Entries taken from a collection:
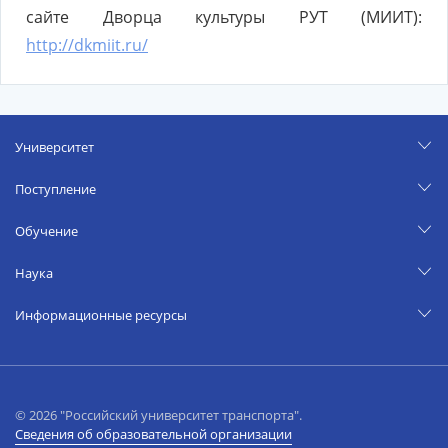
сайте Дворца культуры РУТ (МИИТ):
http://dkmiit.ru/
Университет
Поступление
Обучение
Наука
Информационные ресурсы
© 2026 "Российский университет транспорта".
Сведения об образовательной организации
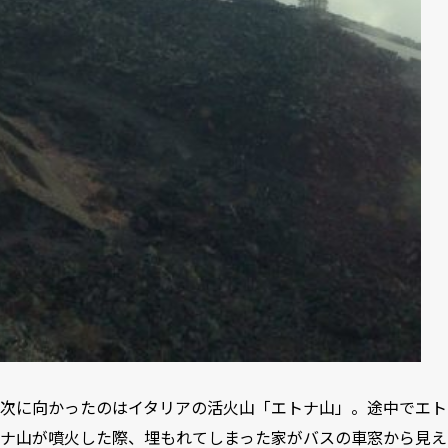
次に向かったのはイタリアの活火山「エトナ山」。途中でエト
ナ山が噴火した際、埋もれてしまった家がバスの車窓から見え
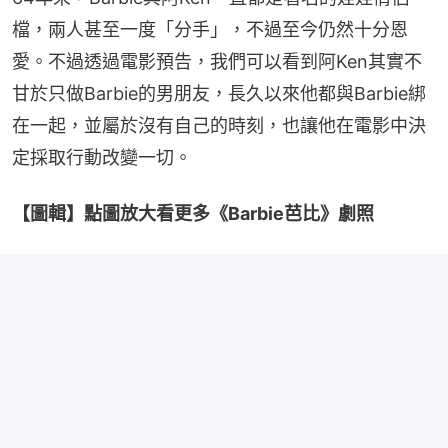
檔，兩人甚至一度「分手」，不過至今仍然十分恩
愛。不過透過電影預告，我們可以看到阿Ken其實不
甘於只做Barbie的男朋友，長久以來他都與Barbie綁
在一起，並屬於沒有自己的時刻，也讓他在電影中決
定採取行動改變一切。
【圖輯】點圖放大看更多《Barbie芭比》劇照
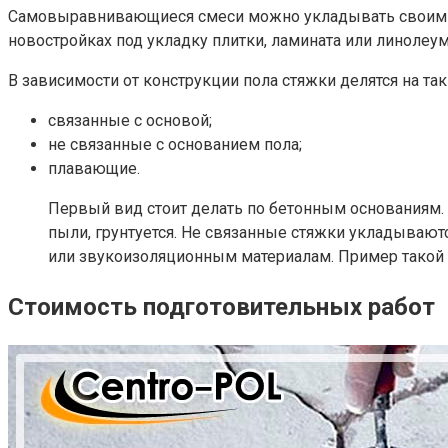
Самовыравнивающиеся смеси можно укладывать своими ру
новостройках под укладку плитки, ламината или линолеу
В зависимости от конструкции пола стяжки делятся на та
связанные с основой;
не связанные с основанием пола;
плавающие.
Первый вид стоит делать по бетонным основаниям.
пыли, грунтуется. Не связанные стяжки укладываю
или звукоизоляционным материалам. Пример такой 
Стоимость подготовительных работ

• [To do]
The word to find is "стяжки". Copy every line of the data that holds it.

• [Your response]
В зависимости от конструкции пола стяжки делятся на та
пыли, грунтуется. Не связанные стяжки укладываю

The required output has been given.